## Task details:
Leave out the pictures and retype, exactly, the lines below from the line with "トに見せるために、ボトムの縦軸の半分の細さになるようにバランスを考" up to and including the line with "Luxuriöses Ambiente", nothing more.
----
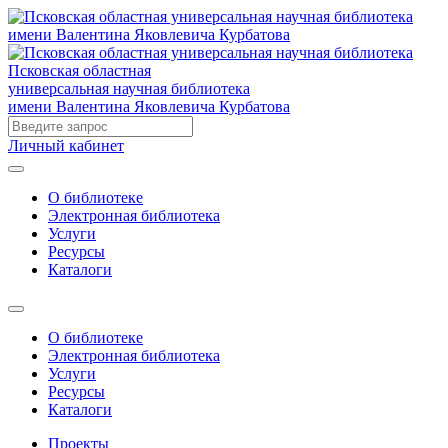
Псковская областная
универсальная научная библиотека
имени Валентина Яковлевича Курбатова
Личный кабинет
О библиотеке
Электронная библиотека
Услуги
Ресурсы
Каталоги
О библиотеке
Электронная библиотека
Услуги
Ресурсы
Каталоги
Проекты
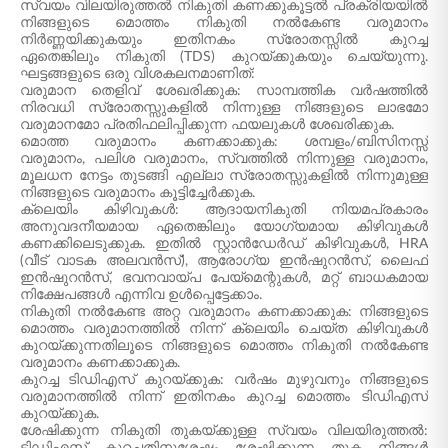
സ്വയം വിലയിരുത്തൽ നികുതി കണക്കുകൂട്ടൽ പ്രക്രിയയിൽ
നിങ്ങളുടെ മൊത്തം നികുതി നൽകേണ്ട വരുമാനം
നിർണ്ണയിക്കുകയും ഇതിനകം സ്രോതസ്സിൽ കുറച്ച
ഏതെങ്കിലും നികുതി (TDS) കുറയ്ക്കുകയും ചെയ്യുന്നു.
ഘട്ടങ്ങളുടെ ഒരു വിശകലനമാണിത്:
വരുമാന തെളിവ് ശേഖരിക്കുക: സാമ്പത്തിക വർഷത്തിൽ
നിരവധി സ്രോതസ്സുകളിൽ നിന്നുള്ള നിങ്ങളുടെ ലാഭമോ
വരുമാനമോ പ്രതിഫലിപ്പിക്കുന്ന ഫയലുകൾ ശേഖരിക്കുക.
മൊത്ത വരുമാനം കണക്കാക്കുക: ശമ്പളം/ബിസിനസ്സ്
വരുമാനം, പലിശ വരുമാനം, സ്വത്തിൽ നിന്നുള്ള വരുമാനം,
മൂലധന നേട്ടം തുടങ്ങി എല്ലാ സ്രോതസ്സുകളിൽ നിന്നുമുള്ള
നിങ്ങളുടെ വരുമാനം കൂട്ടിച്ചേർക്കുക.
ക്ലെയിം കിഴിവുകൾ: ആദായനികുതി നിയമപ്രകാരം
അനുവദനീയമായ ഏതെങ്കിലും യോഗ്യമായ കിഴിവുകൾ
കണക്കിലെടുക്കുക. ഇതിൽ സ്റ്റാൻഡേർഡ് കിഴിവുകൾ, HRA
(വീട് വാടക അലവൻസ്), ആരോഗ്യ ഇൻഷുറൻസ്, ലൈഫ്
ഇൻഷുറൻസ്, ഭവനവായ്പ പേയ്‌മെന്റുകൾ, മറ്റ് ബാധകമായ
നിക്ഷേപങ്ങൾ എന്നിവ ഉൾപ്പെട്ടേക്കാം.
നികുതി നൽകേണ്ട അറ്റ വരുമാനം കണക്കാക്കുക: നിങ്ങളുടെ
മൊത്തം വരുമാനത്തിൽ നിന്ന് ക്ലെയിം ചെയ്ത കിഴിവുകൾ
കുറയ്ക്കുന്നതിലൂടെ നിങ്ങളുടെ മൊത്തം നികുതി നൽകേണ്ട
വരുമാനം കണക്കാക്കുക.
കുറച്ച ടിഡിഎസ് കുറയ്ക്കുക: വർഷം മുഴുവനും നിങ്ങളുടെ
വരുമാനത്തിൽ നിന്ന് ഇതിനകം കുറച്ച മൊത്തം ടിഡിഎസ്
കുറയ്ക്കുക.
ശേഷിക്കുന്ന നികുതി തുകയ്ക്കുള്ള സ്വയം വിലയിരുത്തൽ:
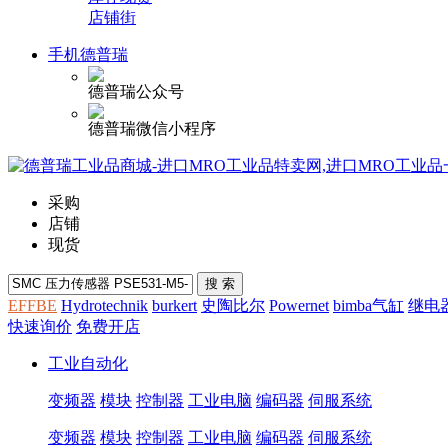
店铺街
手机德普瑞
德普瑞公众号
德普瑞微信小程序
采购
店铺
现货
EFFBE
Hydrotechnik
burkert
史陶比尔
Powernet
bimba气缸
继电
快速询价
免费开店
工业自动化
变频器
模块
控制器
工业电脑
编码器
伺服系统
变频器
模块
控制器
工业电脑
编码器
伺服系统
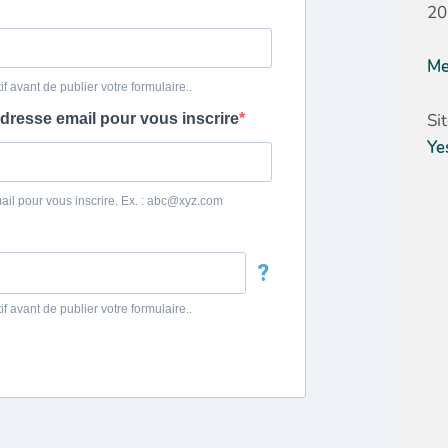
20
Me
Si
Ye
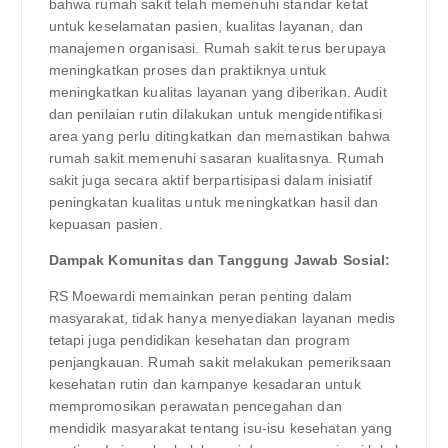
bahwa rumah sakit telah memenuhi standar ketat
untuk keselamatan pasien, kualitas layanan, dan
manajemen organisasi. Rumah sakit terus berupaya
meningkatkan proses dan praktiknya untuk
meningkatkan kualitas layanan yang diberikan. Audit
dan penilaian rutin dilakukan untuk mengidentifikasi
area yang perlu ditingkatkan dan memastikan bahwa
rumah sakit memenuhi sasaran kualitasnya. Rumah
sakit juga secara aktif berpartisipasi dalam inisiatif
peningkatan kualitas untuk meningkatkan hasil dan
kepuasan pasien.
Dampak Komunitas dan Tanggung Jawab Sosial:
RS Moewardi memainkan peran penting dalam
masyarakat, tidak hanya menyediakan layanan medis
tetapi juga pendidikan kesehatan dan program
penjangkauan. Rumah sakit melakukan pemeriksaan
kesehatan rutin dan kampanye kesadaran untuk
mempromosikan perawatan pencegahan dan
mendidik masyarakat tentang isu-isu kesehatan yang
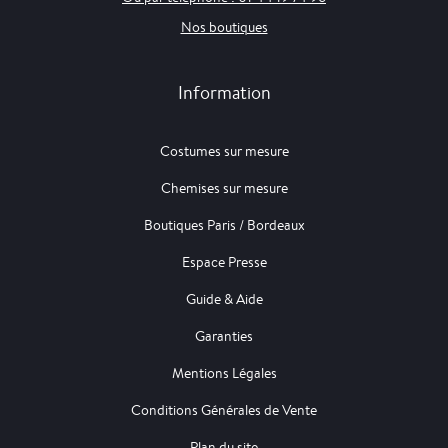
Nos boutiques
Information
Costumes sur mesure
Chemises sur mesure
Boutiques Paris / Bordeaux
Espace Presse
Guide & Aide
Garanties
Mentions Légales
Conditions Générales de Vente
Plan du site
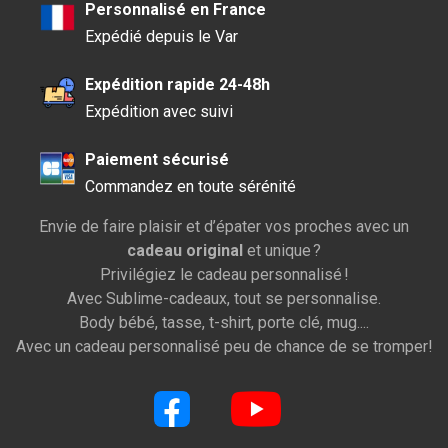
Personnalisé en France
Expédié depuis le Var
Expédition rapide 24-48h
Expédition avec suivi
Paiement sécurisé
Commandez en toute sérénité
Envie de faire plaisir et d’épater vos proches avec un
cadeau original
et unique ?
Privilégiez le cadeau personnalisé !
Avec Sublime-cadeaux, tout se personnalise.
Body bébé, tasse, t-shirt, porte clé, mug....
Avec un cadeau personnalisé peu de chance de se tromper!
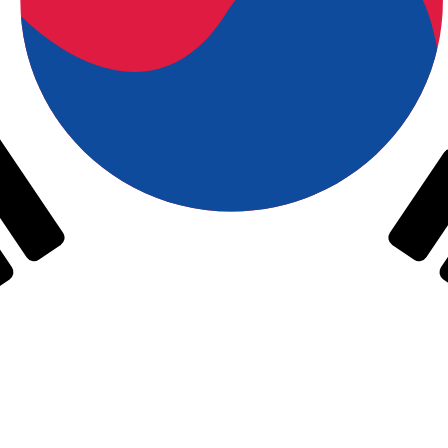
率。 韩元的货币代码为 KRW。 货币符号为 ₩。
货币
利率
JPY
0.75%
CHF
0.00%
EUR
4.25%
USD
3.75%
CAD
2.25%
AUD
3.60%
NZD
2.25%
GBP
3.75%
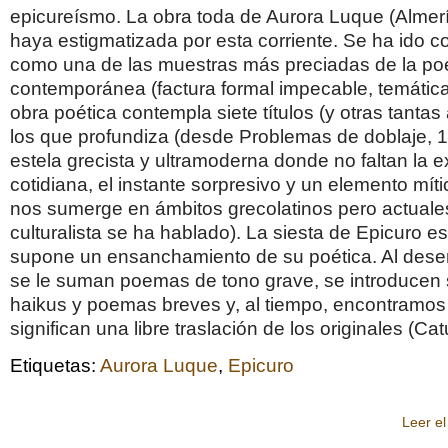
epicureísmo. La obra toda de Aurora Luque (Almer
haya estigmatizada por esta corriente. Se ha ido 
como una de las muestras más preciadas de la po
contemporánea (factura formal impecable, temática
obra poética contempla siete títulos (y otras tantas
los que profundiza (desde Problemas de doblaje, 
estela grecista y ultramoderna donde no faltan la e
cotidiana, el instante sorpresivo y un elemento mít
nos sumerge en ámbitos grecolatinos pero actuales
culturalista se ha hablado). La siesta de Epicuro es
supone un ensanchamiento de su poética. Al desen
se le suman poemas de tono grave, se introducen
haikus y poemas breves y, al tiempo, encontramos
significan una libre traslación de los originales (Cat
Etiquetas:
Aurora Luque
,
Epicuro
Leer el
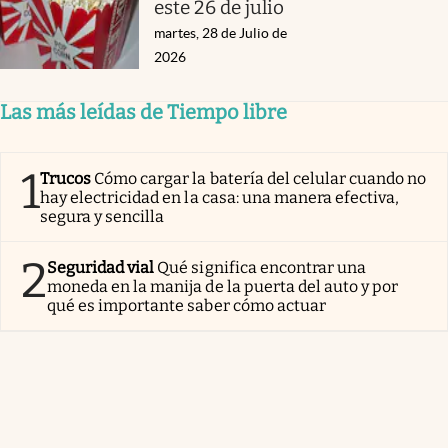
este 26 de julio
martes, 28 de Julio de
2026
Las más leídas de Tiempo libre
1
Trucos
Cómo cargar la batería del celular cuando no
hay electricidad en la casa: una manera efectiva,
segura y sencilla
2
Seguridad vial
Qué significa encontrar una
moneda en la manija de la puerta del auto y por
qué es importante saber cómo actuar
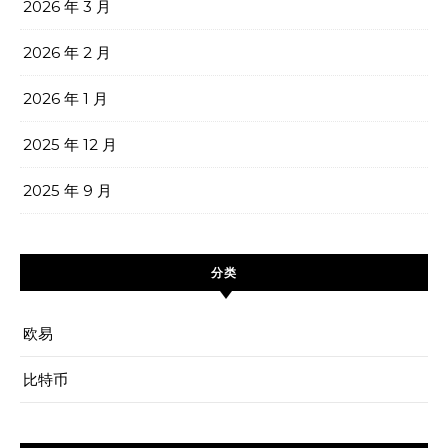
2026 年 3 月
2026 年 2 月
2026 年 1 月
2025 年 12 月
2025 年 9 月
分类
欧易
比特币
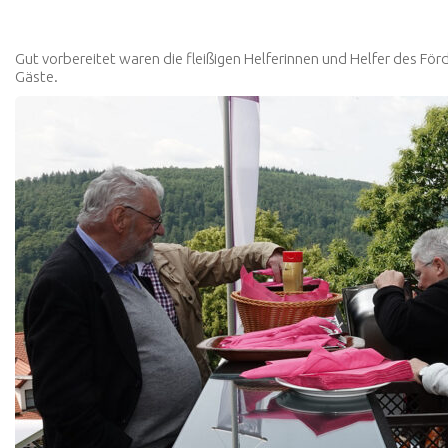
Gut vorbereitet waren die fleißigen Helferinnen und Helfer des För
Gäste.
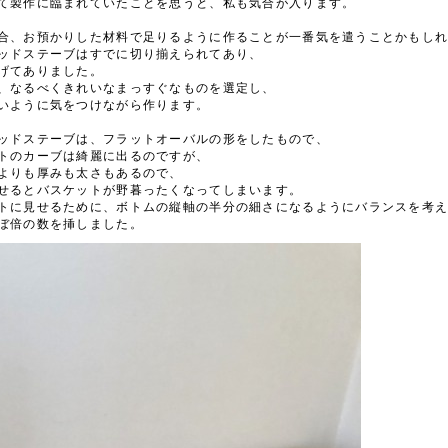
て製作に臨まれていたことを思うと、私も気合が入ります。
合、お預かりした材料で足りるように作ることが一番気を遣うことかもし
ッドステーブはすでに切り揃えられてあり、
げてありました。
、なるべくきれいなまっすぐなものを選定し、
いように気をつけながら作ります。
ッドステーブは、フラットオーバルの形をしたもので、
トのカーブは綺麗に出るのですが、
よりも厚みも太さもあるので、
せるとバスケットが野暮ったくなってしまいます。
トに見せるために、ボトムの縦軸の半分の細さになるようにバランスを考
ぼ倍の数を挿しました。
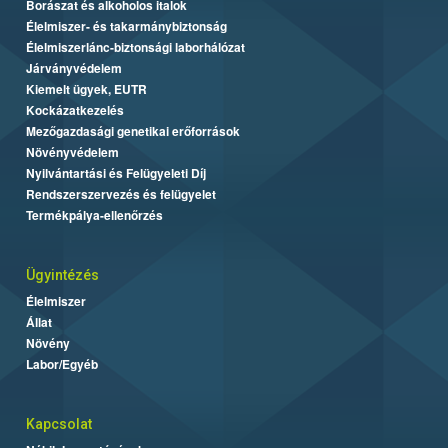
Borászat és alkoholos italok
Élelmiszer- és takarmánybiztonság
Élelmiszerlánc-biztonsági laborhálózat
Járványvédelem
Kiemelt ügyek, EUTR
Kockázatkezelés
Mezőgazdasági genetikai erőforrások
Növényvédelem
Nyilvántartási és Felügyeleti Díj
Rendszerszervezés és felügyelet
Termékpálya-ellenőrzés
Ügyintézés
Élelmiszer
Állat
Növény
Labor/Egyéb
Kapcsolat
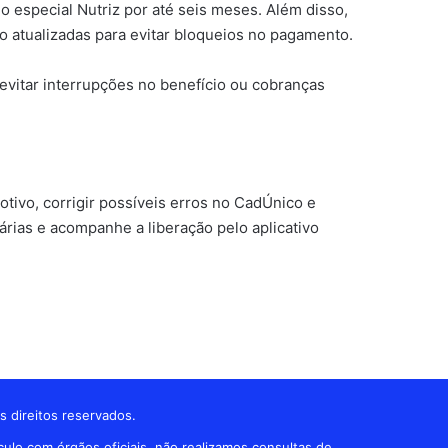
 especial Nutriz por até seis meses. Além disso,
o atualizadas para evitar bloqueios no pagamento.
 evitar interrupções no benefício ou cobranças
ivo, corrigir possíveis erros no CadÚnico e
rias e acompanhe a liberação pelo aplicativo
s direitos reservados.
ulo com órgãos oficiais, não realizamos consultas de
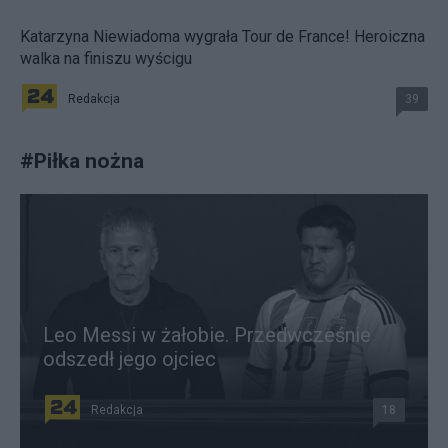
Katarzyna Niewiadoma wygrała Tour de France! Heroiczna
walka na finiszu wyścigu
Redakcja
39
#
Piłka nożna
Leo Messi w żałobie. Przedwcześnie
odszedł jego ojciec
Redakcja
18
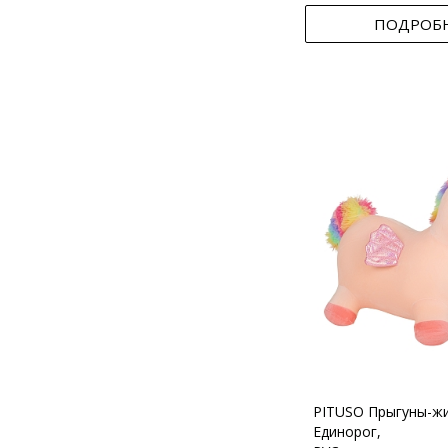
ПОДРОБ
PITUSO Прыгуны-ж
Единорог,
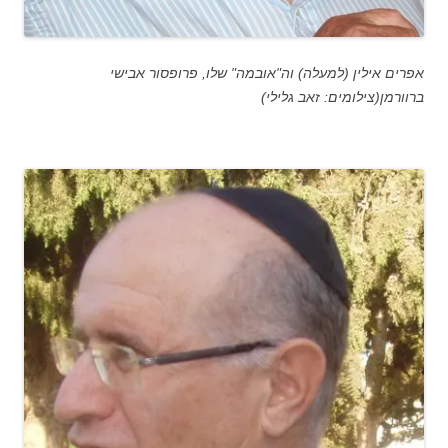
אפרים אילין (למעלה) וה"אובמה" שלו, פרופסור אבישי
ברוורמן(צילומים: זאב גלילי)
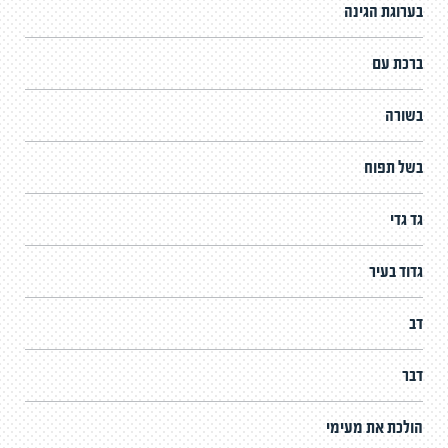
בערוגת הגינה
ברכת עם
בשורה
בשל תפוח
גד גדי
גדוד בעיר
דב
דבר
הולכת את מעימי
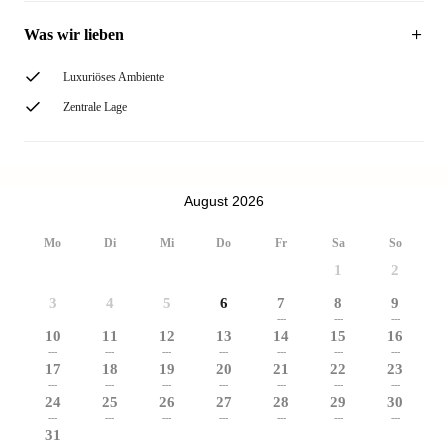
Was wir lieben
Luxuriöses Ambiente
Zentrale Lage
August 2026
Mo
Di
Mi
Do
Fr
Sa
So
1
2
3
4
5
6
7
8
9
---
---
---
10
11
12
13
14
15
16
---
---
---
---
---
---
---
17
18
19
20
21
22
23
---
---
---
---
---
---
---
24
25
26
27
28
29
30
---
---
---
---
---
---
---
31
----
## Response to the task:
トに見せるために、ボトムの縦軸の半分の細さになるようにバランスを考
ぼ倍の数を挿しました。
Borászat és alkoholos italok
Élelmiszer- és takarmánybiztonság
Élelmiszerlánc-biztonsági laborhálózat
Járványvédelem
Kiemelt ügyek, EUTR
Kockázatkezelés
Mezőgazdasági genetikai erőforrások
Növényvédelem
Nyilvántartási és Felügyeleti Díj
Rendszerszervezés és felügyelet
Termékpálya-ellenőrzés
Ügyintézés
Élelmiszer
Állat
Növény
Labor/Egyéb
Kapcsolat
 especial Nutriz por até seis meses. Além disso,
o atualizadas para evitar bloqueios no pagamento.
 evitar interrupções no benefício ou cobranças
ivo, corrigir possíveis erros no CadÚnico e
rias e acompanhe a liberação pelo aplicativo
s direitos reservados.
ulo com órgãos oficiais, não realizamos consultas de
Katarzyna Niewiadoma wygrała Tour de France! Heroiczna
walka na finiszu wyścigu
Redakcja
39
#
Piłka nożna
Leo Messi w żałobie. Przedwcześnie
odszedł jego ojciec
Redakcja
18
ПОДРОБ
PITUSO Прыгуны-ж
Единорог,
אפרים אילין (למעלה) וה"אובמה" שלו, פרופסור אבישי
ברוורמן(צילומים: זאב גלילי)
בערוגת הגינה
ברכת עם
בשורה
בשל תפוח
גד גדי
גדוד בעיר
דב
דבר
הולכת את מעימי
Was wir lieben
Luxuriöses Ambiente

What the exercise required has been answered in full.